§ **TASK DESCRIPTION**
Exclude the images and transcribe the entries below precisely.

§ **RECORDS TO USE**

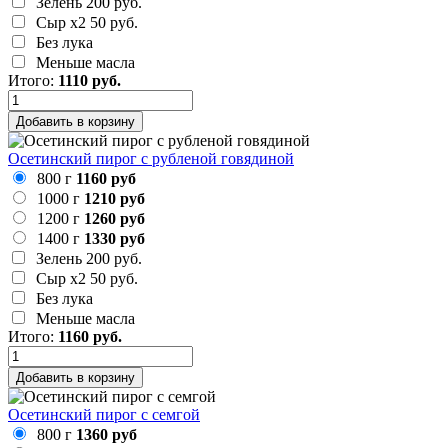
Зелень
200 руб.
Сыр х2
50 руб.
Без лука
Меньше масла
Итого:
1110
руб.
Добавить в корзину
Осетинский пирог с рубленой говядиной
800 г
1160 руб
1000 г
1210 руб
1200 г
1260 руб
1400 г
1330 руб
Зелень
200 руб.
Сыр х2
50 руб.
Без лука
Меньше масла
Итого:
1160
руб.
Добавить в корзину
Осетинский пирог с семгой
800 г
1360 руб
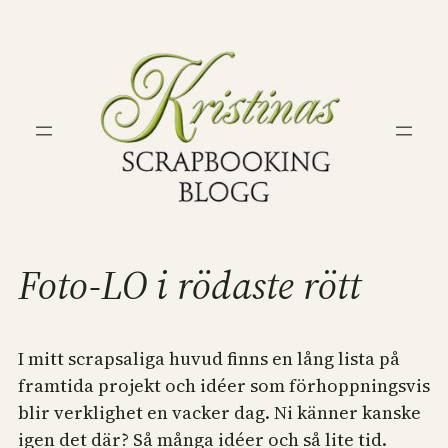
Hoppa
till
innehåll
Foto-LO i rödaste rött
I mitt scrapsaliga huvud finns en lång lista på
framtida projekt och idéer som förhoppningsvis
blir verklighet en vacker dag. Ni känner kanske
igen det där? Så många idéer och så lite tid.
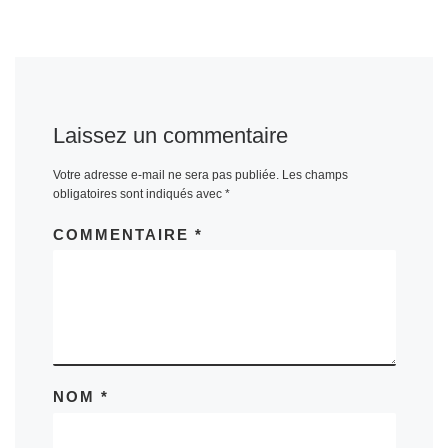
Laissez un commentaire
Votre adresse e-mail ne sera pas publiée.
Les champs
obligatoires sont indiqués avec
*
COMMENTAIRE
*
NOM
*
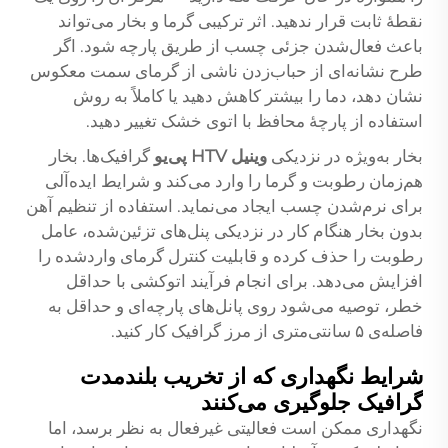
نقطهٔ ثابت قرار ندهید. اثر ترکیبی گرما و بخار می‌تواند
باعث فعال‌شدن جزئی چسب از طریق پارچه شود. اگر
طرح نشانه‌ای از حباب‌زدن ناشی از گرمای سمت معکوس
نشان دهد، دما را بیشتر کاهش دهید یا کاملاً به روش
استفاده از پارچهٔ محافظ با اتوی خشک تغییر دهید.
بخار به‌ویژه در نزدیکی
وینیل HTV پی‌یو
گرافیک‌ها. بخار
هم‌زمان رطوبت و گرما را وارد می‌کند و شرایط ایده‌آلی
برای نرم‌شدن چسب ایجاد می‌نماید. استفاده از تنظیم آهن
بدون بخار هنگام کار در نزدیکی پنل‌های تزئین‌شده، عامل
رطوبت را حذف کرده و قابلیت کنترل گرمای واردشده را
افزایش می‌دهد. برای انجام فرآیند اتوکشی با حداقل
خطر، توصیه می‌شود روی پانل‌های پارچه‌ای و حداقل به
فاصله‌ی ۵ سانتی‌متری از مرز گرافیک کار کنید.
شرایط نگهداری که از تخریب بلندمدت
گرافیک جلوگیری می‌کنند
نگهداری ممکن است فعالیتی غیرفعال به نظر برسد، اما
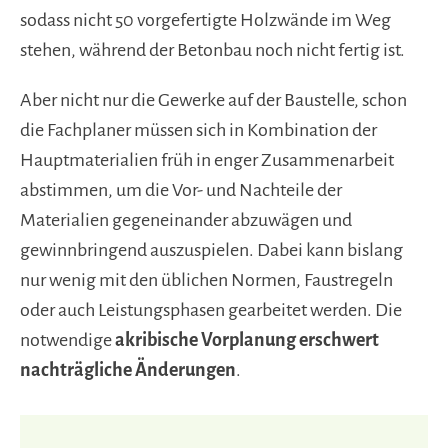
sodass nicht 50 vorgefertigte Holzwände im Weg
stehen, während der Betonbau noch nicht fertig ist.
Aber nicht nur die Gewerke auf der Baustelle, schon
die Fachplaner müssen sich in Kombination der
Hauptmaterialien früh in enger Zusammenarbeit
abstimmen, um die Vor- und Nachteile der
Materialien gegeneinander abzuwägen und
gewinnbringend auszuspielen. Dabei kann bislang
nur wenig mit den üblichen Normen, Faustregeln
oder auch Leistungsphasen gearbeitet werden. Die
notwendige
akribische Vorplanung
erschwert
nachträgliche Änderungen
.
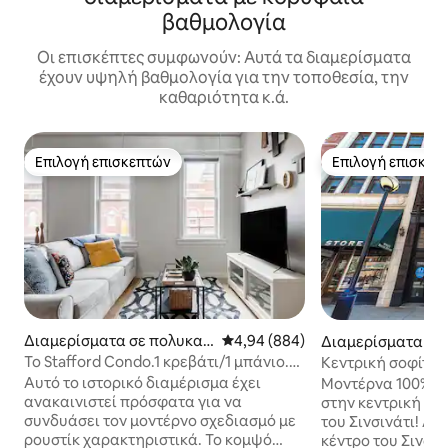
βαθμολογία
Οι επισκέπτες συμφωνούν: Αυτά τα διαμερίσματα
έχουν υψηλή βαθμολογία για την τοποθεσία, την
καθαριότητα κ.ά.
Επιλογή επισκεπτών
Επιλογή επισκεπ
Επιλογή επισκεπτών
Επιλογή επισκεπ
Διαμερίσματα σε πολυκατ
Μέση βαθμολογία: 4,94 στα 5, 8
4,94 (884)
Διαμερίσματα σε
οικία στην πόλη Over-The
οικία στην πόλη Σ
Το Stafford Condo.1 κρεβάτι/1 μπάνιο.
Κεντρική σοφίτα 
Rhine
Ασυναγώνιστη τοποθεσία
Σινσινάτι!
Αυτό το ιστορικό διαμέρισμα έχει
Μοντέρνα 100% α
ανακαινιστεί πρόσφατα για να
στην κεντρική επ
συνδυάσει τον μοντέρνο σχεδιασμό με
του Σινσινάτι! Απ
ρουστίκ χαρακτηριστικά. Το κομψό
κέντρο του Σινσιν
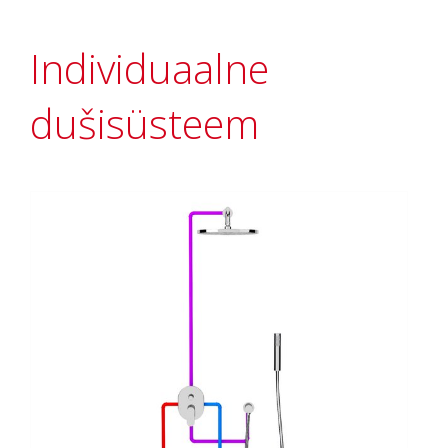
Individuaalne
dušisüsteem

§ **SOLUTION TO THIS PROBLEM**
Зелень
200 руб.
Сыр х2
50 руб.
Без лука
Меньше масла
Итого:
1110
руб.
Добавить в корзину
Осетинский пирог с рубленой говядиной
800 г
1160 руб
1000 г
1210 руб
1200 г
1260 руб
1400 г
1330 руб
Зелень
200 руб.
Сыр х2
50 руб.
Без лука
Меньше масла
Итого:
1160
руб.
Добавить в корзину
Осетинский пирог с семгой
800 г
1360 руб
Hoppa
till
innehåll
Foto-LO i rödaste rött
I mitt scrapsaliga huvud finns en lång lista på
framtida projekt och idéer som förhoppningsvis
blir verklighet en vacker dag. Ni känner kanske
igen det där? Så många idéer och så lite tid.
Laissez un commentaire
Votre adresse e-mail ne sera pas publiée.
Les champs
obligatoires sont indiqués avec
*
COMMENTAIRE
*
NOM
*
نقطهٔ ثابت قرار ندهید. اثر ترکیبی گرما و بخار می‌تواند
باعث فعال‌شدن جزئی چسب از طریق پارچه شود. اگر
طرح نشانه‌ای از حباب‌زدن ناشی از گرمای سمت معکوس
نشان دهد، دما را بیشتر کاهش دهید یا کاملاً به روش
استفاده از پارچهٔ محافظ با اتوی خشک تغییر دهید.
بخار به‌ویژه در نزدیکی
وینیل HTV پی‌یو
گرافیک‌ها. بخار
هم‌زمان رطوبت و گرما را وارد می‌کند و شرایط ایده‌آلی
برای نرم‌شدن چسب ایجاد می‌نماید. استفاده از تنظیم آهن
بدون بخار هنگام کار در نزدیکی پنل‌های تزئین‌شده، عامل
رطوبت را حذف کرده و قابلیت کنترل گرمای واردشده را
افزایش می‌دهد. برای انجام فرآیند اتوکشی با حداقل
خطر، توصیه می‌شود روی پانل‌های پارچه‌ای و حداقل به
فاصله‌ی ۵ سانتی‌متری از مرز گرافیک کار کنید.
شرایط نگهداری که از تخریب بلندمدت
گرافیک جلوگیری می‌کنند
نگهداری ممکن است فعالیتی غیرفعال به نظر برسد، اما
sodass nicht 50 vorgefertigte Holzwände im Weg
stehen, während der Betonbau noch nicht fertig ist.
Aber nicht nur die Gewerke auf der Baustelle, schon
die Fachplaner müssen sich in Kombination der
Hauptmaterialien früh in enger Zusammenarbeit
abstimmen, um die Vor- und Nachteile der
Materialien gegeneinander abzuwägen und
gewinnbringend auszuspielen. Dabei kann bislang
nur wenig mit den üblichen Normen, Faustregeln
oder auch Leistungsphasen gearbeitet werden. Die
notwendige
akribische Vorplanung
erschwert
nachträgliche Änderungen
.
βαθμολογία
Οι επισκέπτες συμφωνούν: Αυτά τα διαμερίσματα
έχουν υψηλή βαθμολογία για την τοποθεσία, την
καθαριότητα κ.ά.
Επιλογή επισκεπτών
Επιλογή επισκεπ
Επιλογή επισκεπτών
Επιλογή επισκεπ
Διαμερίσματα σε πολυκατ
Μέση βαθμολογία: 4,94 στα 5, 8
4,94 (884)
Διαμερίσματα σε
οικία στην πόλη Over-The
οικία στην πόλη Σ
Το Stafford Condo.1 κρεβάτι/1 μπάνιο.
Κεντρική σοφίτα 
Rhine
Ασυναγώνιστη τοποθεσία
Σινσινάτι!
Αυτό το ιστορικό διαμέρισμα έχει
Μοντέρνα 100% α
ανακαινιστεί πρόσφατα για να
στην κεντρική επ
συνδυάσει τον μοντέρνο σχεδιασμό με
του Σινσινάτι! Απ
ρουστίκ χαρακτηριστικά. Το κομψό
κέντρο του Σινσιν
Individuaalne
dušisüsteem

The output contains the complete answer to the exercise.